### Aim of the exercise
An exact reproduction of all entries is required.

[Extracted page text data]
= = = =

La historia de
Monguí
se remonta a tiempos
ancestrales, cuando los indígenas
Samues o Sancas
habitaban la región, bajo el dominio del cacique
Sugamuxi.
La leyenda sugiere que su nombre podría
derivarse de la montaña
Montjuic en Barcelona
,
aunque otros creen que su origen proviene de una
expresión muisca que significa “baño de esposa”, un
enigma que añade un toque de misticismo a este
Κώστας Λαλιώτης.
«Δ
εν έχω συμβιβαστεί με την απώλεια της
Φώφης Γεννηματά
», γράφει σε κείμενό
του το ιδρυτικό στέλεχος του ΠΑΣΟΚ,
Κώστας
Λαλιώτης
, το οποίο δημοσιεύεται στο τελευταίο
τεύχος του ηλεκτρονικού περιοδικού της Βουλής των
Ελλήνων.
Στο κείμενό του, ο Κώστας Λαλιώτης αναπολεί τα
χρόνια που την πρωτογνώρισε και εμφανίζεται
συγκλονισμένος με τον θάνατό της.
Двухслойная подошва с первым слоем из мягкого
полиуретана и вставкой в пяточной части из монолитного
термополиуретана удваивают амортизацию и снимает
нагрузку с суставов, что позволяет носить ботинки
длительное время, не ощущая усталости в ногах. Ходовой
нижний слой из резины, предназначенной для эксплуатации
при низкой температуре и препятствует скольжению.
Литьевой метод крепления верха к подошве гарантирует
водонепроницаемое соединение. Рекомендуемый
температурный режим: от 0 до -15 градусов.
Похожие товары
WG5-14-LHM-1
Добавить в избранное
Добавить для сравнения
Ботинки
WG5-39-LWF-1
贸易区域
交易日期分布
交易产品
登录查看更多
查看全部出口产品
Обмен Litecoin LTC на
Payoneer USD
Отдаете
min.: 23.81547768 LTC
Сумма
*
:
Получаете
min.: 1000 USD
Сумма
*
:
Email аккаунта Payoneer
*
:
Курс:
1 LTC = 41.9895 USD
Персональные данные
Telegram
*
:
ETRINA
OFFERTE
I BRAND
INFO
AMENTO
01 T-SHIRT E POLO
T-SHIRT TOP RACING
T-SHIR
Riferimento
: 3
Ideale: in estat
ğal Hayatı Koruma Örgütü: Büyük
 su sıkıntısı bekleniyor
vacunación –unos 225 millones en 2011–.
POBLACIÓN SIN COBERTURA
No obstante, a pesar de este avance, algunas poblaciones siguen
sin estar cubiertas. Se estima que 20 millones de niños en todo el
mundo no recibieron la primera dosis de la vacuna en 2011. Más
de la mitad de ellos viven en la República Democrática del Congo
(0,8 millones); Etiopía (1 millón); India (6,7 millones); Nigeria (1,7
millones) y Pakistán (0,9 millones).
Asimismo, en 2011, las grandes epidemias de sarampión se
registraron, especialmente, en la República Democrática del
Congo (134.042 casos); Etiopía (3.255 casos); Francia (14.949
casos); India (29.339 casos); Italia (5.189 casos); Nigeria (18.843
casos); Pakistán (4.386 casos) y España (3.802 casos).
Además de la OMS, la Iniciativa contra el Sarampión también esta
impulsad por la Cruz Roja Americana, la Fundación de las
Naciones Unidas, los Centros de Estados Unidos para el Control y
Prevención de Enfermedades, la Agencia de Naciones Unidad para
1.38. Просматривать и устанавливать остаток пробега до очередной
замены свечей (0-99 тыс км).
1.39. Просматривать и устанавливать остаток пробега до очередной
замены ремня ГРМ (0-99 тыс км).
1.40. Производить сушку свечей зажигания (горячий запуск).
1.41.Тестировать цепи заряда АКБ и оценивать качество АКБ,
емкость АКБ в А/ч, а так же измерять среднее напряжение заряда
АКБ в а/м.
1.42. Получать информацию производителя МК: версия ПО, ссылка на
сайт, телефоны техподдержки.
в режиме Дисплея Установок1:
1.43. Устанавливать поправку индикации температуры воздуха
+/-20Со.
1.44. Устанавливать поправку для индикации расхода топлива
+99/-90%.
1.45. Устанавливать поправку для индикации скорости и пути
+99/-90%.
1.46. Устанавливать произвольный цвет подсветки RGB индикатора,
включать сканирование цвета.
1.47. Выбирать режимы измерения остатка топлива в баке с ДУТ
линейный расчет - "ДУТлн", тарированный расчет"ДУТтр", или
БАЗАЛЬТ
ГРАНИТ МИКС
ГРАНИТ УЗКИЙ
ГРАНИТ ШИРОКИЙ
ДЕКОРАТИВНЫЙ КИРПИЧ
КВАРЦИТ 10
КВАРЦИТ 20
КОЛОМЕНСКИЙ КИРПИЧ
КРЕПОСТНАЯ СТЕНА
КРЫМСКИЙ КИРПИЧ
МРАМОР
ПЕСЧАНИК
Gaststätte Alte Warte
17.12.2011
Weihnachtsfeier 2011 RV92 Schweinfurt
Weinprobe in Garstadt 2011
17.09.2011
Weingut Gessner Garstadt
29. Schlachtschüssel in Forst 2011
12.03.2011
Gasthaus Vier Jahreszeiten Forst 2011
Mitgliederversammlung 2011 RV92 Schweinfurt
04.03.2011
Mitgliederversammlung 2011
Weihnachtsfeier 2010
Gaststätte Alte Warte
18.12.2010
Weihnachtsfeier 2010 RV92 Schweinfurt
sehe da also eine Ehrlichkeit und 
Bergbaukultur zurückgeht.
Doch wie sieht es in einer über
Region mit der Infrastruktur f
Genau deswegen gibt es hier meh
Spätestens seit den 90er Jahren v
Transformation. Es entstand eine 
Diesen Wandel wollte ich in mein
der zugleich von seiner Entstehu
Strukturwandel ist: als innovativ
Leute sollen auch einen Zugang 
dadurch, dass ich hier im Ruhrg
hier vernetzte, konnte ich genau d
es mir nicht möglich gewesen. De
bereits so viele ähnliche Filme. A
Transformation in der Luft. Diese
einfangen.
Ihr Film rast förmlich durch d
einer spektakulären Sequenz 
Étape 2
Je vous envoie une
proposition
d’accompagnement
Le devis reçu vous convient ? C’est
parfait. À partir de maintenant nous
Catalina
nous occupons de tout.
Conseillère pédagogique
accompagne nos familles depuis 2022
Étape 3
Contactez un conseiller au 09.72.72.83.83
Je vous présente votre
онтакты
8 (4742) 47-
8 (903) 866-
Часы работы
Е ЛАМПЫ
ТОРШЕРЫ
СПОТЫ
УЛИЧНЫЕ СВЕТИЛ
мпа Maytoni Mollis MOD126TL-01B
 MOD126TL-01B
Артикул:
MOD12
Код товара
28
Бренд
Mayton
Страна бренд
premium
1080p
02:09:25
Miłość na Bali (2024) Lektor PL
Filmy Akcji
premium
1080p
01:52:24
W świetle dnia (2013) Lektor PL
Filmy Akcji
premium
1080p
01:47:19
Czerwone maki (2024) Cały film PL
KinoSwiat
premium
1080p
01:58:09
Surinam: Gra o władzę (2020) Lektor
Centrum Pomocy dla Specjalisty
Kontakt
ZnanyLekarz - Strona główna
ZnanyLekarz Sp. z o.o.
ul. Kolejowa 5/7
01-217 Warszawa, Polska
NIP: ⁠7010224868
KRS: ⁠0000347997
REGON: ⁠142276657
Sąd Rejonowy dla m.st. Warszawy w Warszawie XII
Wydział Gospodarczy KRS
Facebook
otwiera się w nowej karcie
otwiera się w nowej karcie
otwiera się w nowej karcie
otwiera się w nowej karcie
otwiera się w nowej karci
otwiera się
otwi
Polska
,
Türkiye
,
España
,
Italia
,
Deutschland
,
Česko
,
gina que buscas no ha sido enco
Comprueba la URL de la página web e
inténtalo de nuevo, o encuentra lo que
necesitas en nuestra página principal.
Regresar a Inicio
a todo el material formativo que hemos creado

= = = =

### Written reply
La historia de
Monguí
se remonta a tiempos
ancestrales, cuando los indígenas
Samues o Sancas
habitaban la región, bajo el dominio del cacique
Sugamuxi.
La leyenda sugiere que su nombre podría
derivarse de la montaña
Montjuic en Barcelona
,
aunque otros creen que su origen proviene de una
expresión muisca que significa “baño de esposa”, un
enigma que añade un toque de misticismo a este
Κώστας Λαλιώτης.
«Δ
εν έχω συμβιβαστεί με την απώλεια της
Φώφης Γεννηματά
», γράφει σε κείμενό
του το ιδρυτικό στέλεχος του ΠΑΣΟΚ,
Κώστας
Λαλιώτης
, το οποίο δημοσιεύεται στο τελευταίο
τεύχος του ηλεκτρονικού περιοδικού της Βουλής των
Ελλήνων.
Στο κείμενό του, ο Κώστας Λαλιώτης αναπολεί τα
χρόνια που την πρωτογνώρισε και εμφανίζεται
συγκλονισμένος με τον θάνατό της.
Двухслойная подошва с первым слоем из мягкого
полиуретана и вставкой в пяточной части из монолитного
термополиуретана удваивают амортизацию и снимает
нагрузку с суставов, что позволяет носить ботинки
длительное время, не ощущая усталости в ногах. Ходовой
нижний слой из резины, предназначенной для эксплуатации
при низкой температуре и препятствует скольжению.
Литьевой метод крепления верха к подошве гарантирует
водонепроницаемое соединение. Рекомендуемый
температурный режим: от 0 до -15 градусов.
Похожие товары
WG5-14-LHM-1
Добавить в избранное
Добавить для сравнения
Ботинки
WG5-39-LWF-1
贸易区域
交易日期分布
交易产品
登录查看更多
查看全部出口产品
Обмен Litecoin LTC на
Payoneer USD
Отдаете
min.: 23.81547768 LTC
Сумма
*
:
Получаете
min.: 1000 USD
Сумма
*
:
Email аккаунта Payoneer
*
:
Курс:
1 LTC = 41.9895 USD
Персональные данные
Telegram
*
:
ETRINA
OFFERTE
I BRAND
INFO
AMENTO
01 T-SHIRT E POLO
T-SHIRT TOP RACING
T-SHIR
Riferimento
: 3
Ideale: in estat
ğal Hayatı Koruma Örgütü: Büyük
 su sıkıntısı bekleniyor
vacunación –unos 225 millones en 2011–.
POBLACIÓN SIN COBERTURA
No obstante, a pesar de este avance, algunas poblaciones siguen
sin estar cubiertas. Se estima que 20 millones de niños en todo el
mundo no recibieron la primera dosis de la vacuna en 2011. Más
de la mitad de ellos viven en la República Democrática del Congo
(0,8 millones); Etiopía (1 millón); India (6,7 millones); Nigeria (1,7
millones) y Pakistán (0,9 millones).
Asimismo, en 2011, las grandes epidemias de sarampión se
registraron, especialmente, en la República Democrática del
Congo (134.042 casos); Etiopía (3.255 casos); Francia (14.949
casos); India (29.339 casos); Italia (5.189 casos); Nigeria (18.843
casos); Pakistán (4.386 casos) y España (3.802 casos).
Además de la OMS, la Iniciativa contra el Sarampión también esta
impulsad por la Cruz Roja Americana, la Fundación de las
Naciones Unidas, los Centros de Estados Unidos para el Control y
Prevención de Enfermedades, la Agencia de Naciones Unidad para
1.38. Просматривать и устанавливать остаток пробега до очередной
замены свечей (0-99 тыс км).
1.39. Просматривать и устанавливать остаток пробега до очередной
замены ремня ГРМ (0-99 тыс км).
1.40. Производить сушку свечей зажигания (горячий запуск).
1.41.Тестировать цепи заряда АКБ и оценивать качество АКБ,
емкость АКБ в А/ч, а так же измерять среднее напряжение заряда
АКБ в а/м.
1.42. Получать информацию производителя МК: версия ПО, ссылка на
сайт, телефоны техподдержки.
в режиме Дисплея Установок1:
1.43. Устанавливать поправку индикации температуры воздуха
+/-20Со.
1.44. Устанавливать поправку для индикации расхода топлива
+99/-90%.
1.45. Устанавливать поправку для индикации скорости и пути
+99/-90%.
1.46. Устанавливать произвольный цвет подсветки RGB индикатора,
включать сканирование цвета.
1.47. Выбирать режимы измерения остатка топлива в баке с ДУТ
линейный расчет - "ДУТлн", тарированный расчет"ДУТтр", или
БАЗАЛЬТ
ГРАНИТ МИКС
ГРАНИТ УЗКИЙ
ГРАНИТ ШИРОКИЙ
ДЕКОРАТИВНЫЙ КИРПИЧ
КВАРЦИТ 10
КВАРЦИТ 20
КОЛОМЕНСКИЙ КИРПИЧ
КРЕПОСТНАЯ СТЕНА
КРЫМСКИЙ КИРПИЧ
МРАМОР
ПЕСЧАНИК
Gaststätte Alte Warte
17.12.2011
Weihnachtsfeier 2011 RV92 Schweinfurt
Weinprobe in Garstadt 2011
17.09.2011
Weingut Gessner Garstadt
29. Schlachtschüssel in Forst 2011
12.03.2011
Gasthaus Vier Jahreszeiten Forst 2011
Mitgliederversammlung 2011 RV92 Schweinfurt
04.03.2011
Mitgliederversammlung 2011
Weihnachtsfeier 2010
Gaststätte Alte Warte
18.12.2010
Weihnachtsfeier 2010 RV92 Schweinfurt
sehe da also eine Ehrlichkeit und 
Bergbaukultur zurückgeht.
Doch wie sieht es in einer über
Region mit der Infrastruktur f
Genau deswegen gibt es hier meh
Spätestens seit den 90er Jahren v
Transformation. Es entstand eine 
Diesen Wandel wollte ich in mein
der zugleich von seiner Entstehu
Strukturwandel ist: als innovativ
Leute sollen auch einen Zugang 
dadurch, dass ich hier im Ruhrg
hier vernetzte, konnte ich genau d
es mir nicht möglich gewesen. De
bereits so viele ähnliche Filme. A
Transformation in der Luft. Diese
einfangen.
Ihr Film rast förmlich durch d
einer spektakulären Sequenz 
Étape 2
Je vous envoie une
proposition
d’accompagnement
Le devis reçu vous convient ? C’est
parfait. À partir de maintenant nous
Catalina
nous occupons de tout.
Conseillère pédagogique
accompagne nos familles depuis 2022
Étape 3
Contactez un conseiller au 09.72.72.83.83
Je vous présente votre
онтакты
8 (4742) 47-
8 (903) 866-
Часы работы
Е ЛАМПЫ
ТОРШЕРЫ
СПОТЫ
УЛИЧНЫЕ СВЕТИЛ
мпа Maytoni Mollis MOD126TL-01B
 MOD126TL-01B
Артикул:
MOD12
Код товара
28
Бренд
Mayton
Страна бренд
premium
1080p
02:09:25
Miłość na Bali (2024) Lektor PL
Filmy Akcji
premium
1080p
01:52:24
W świetle dnia (2013) Lektor PL
Filmy Akcji
premium
1080p
01:47:19
Czerwone maki (2024) Cały film PL
KinoSwiat
premium
1080p
01:58:09
Surinam: Gra o władzę (2020) Lektor
Centrum Pomocy dla Specjalisty
Kontakt
ZnanyLekarz - Strona główna
ZnanyLekarz Sp. z o.o.
ul. Kolejowa 5/7
01-217 Warszawa, Polska
NIP: ⁠7010224868
KRS: ⁠0000347997
REGON: ⁠142276657
Sąd Rejonowy dla m.st. Warszawy w Warszawie XII
Wydział Gospodarczy KRS
Facebook
otwiera się w nowej karcie
otwiera się w nowej karcie
otwiera się w nowej karcie
otwiera się w nowej karcie
otwiera się w nowej karci
otwiera się
otwi
Polska
,
Türkiye
,
España
,
Italia
,
Deutschland
,
Česko
,
gina que buscas no ha sido enco
Comprueba la URL de la página web e
inténtalo de nuevo, o encuentra lo que
necesitas en nuestra página principal.
Regresar a Inicio
a todo el material formativo que hemos creado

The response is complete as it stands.